September 28, 2013 by · Comments Off on Sonar Mapping Killed Whales 

Sonar Mapping Killed Whales, A NOISY technology that blasts high-frequency sounds below water to map the ocean for oil probably caused the deaths of 75 melon-headed whales off Madagascar.

An independent panel of scientists found that sonar surveying by ExxonMobil in late May 2008 led to the sudden displacement of around 100 whales, of which at least three-quarters died.

“This is the first known such marine mammal mass stranding event closely associated with relatively high frequency mapping sonar systems,” said the report released by the International Whaling Commission.

“Earlier such events may have been undetected because detailed inquiries were not conducted.”

The researchers described a “highly unusual event” in which melon-headed whales became stranded in shallow waters in the Loza Lagoon system in northwest Madagascar in May and June 2008.
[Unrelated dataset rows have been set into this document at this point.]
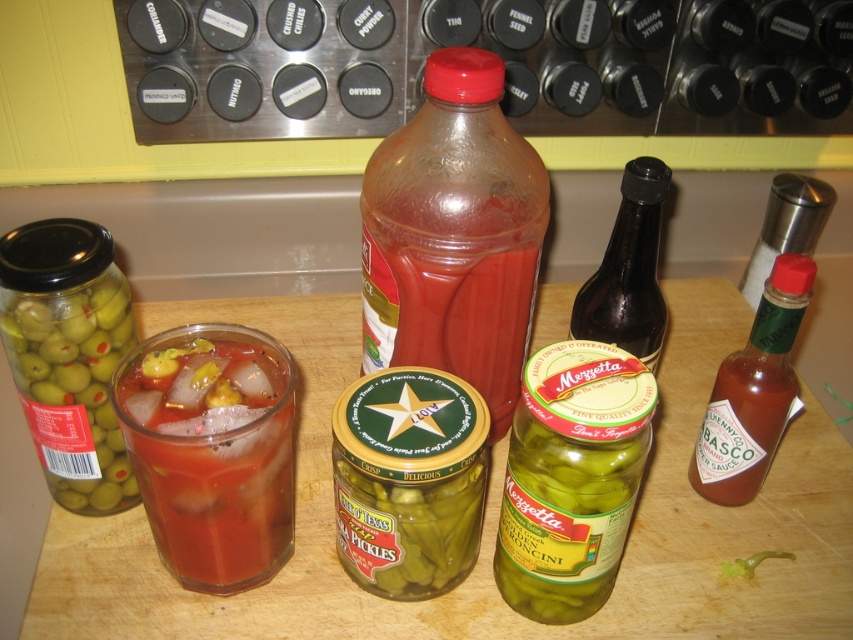 You are a bartender preparing a drink and need to place a 10 cm wide bottle opener on the countertop. You have two options available on the counter, the translucent plastic bottle at center and the translucent glass drink at center. Which object can accommodate the bottle opener without overlapping?

The translucent plastic bottle at center has a larger width than the translucent glass drink at center, so the bottle opener can be placed next to the translucent plastic bottle at center without overlapping since it has more space.

You are a bartender preparing a drink and need to reach for the translucent plastic bottle at center and the translucent glass drink at center. Which one can you grab first without moving your position?

The translucent plastic bottle at center is closer to you than the translucent glass drink at center, so you can grab it first without moving. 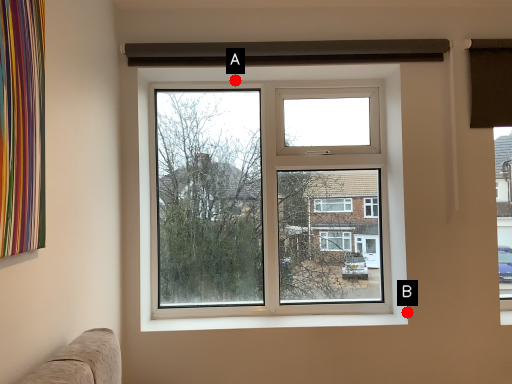 Question: Two points are circled on the image, labeled by A and B beside each circle. Which point appears closest to the camera in this image?

Choices:
 (A) A is closer
 (B) B is closer

Answer: (B)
The culprit was named as a high-power 12 kilohertz multibeam echosounder system, or MBES, operated by an ExxonMobil vessel on May 29 about 65 kilometers offshore from the first known stranding.

The five-member independent scientific review panel said the vessel’s MBES was “the most plausible and likely behavioral trigger for the animals initially entering the lagoon system.”

The sounds would have been “clearly audible over many hundreds of square kilometers of melon headed whale deep water habitat areas.”

The report said that seismic airguns, long opposed by environmental groups for the potential harm they can cause to marine life, were not to blame for the event.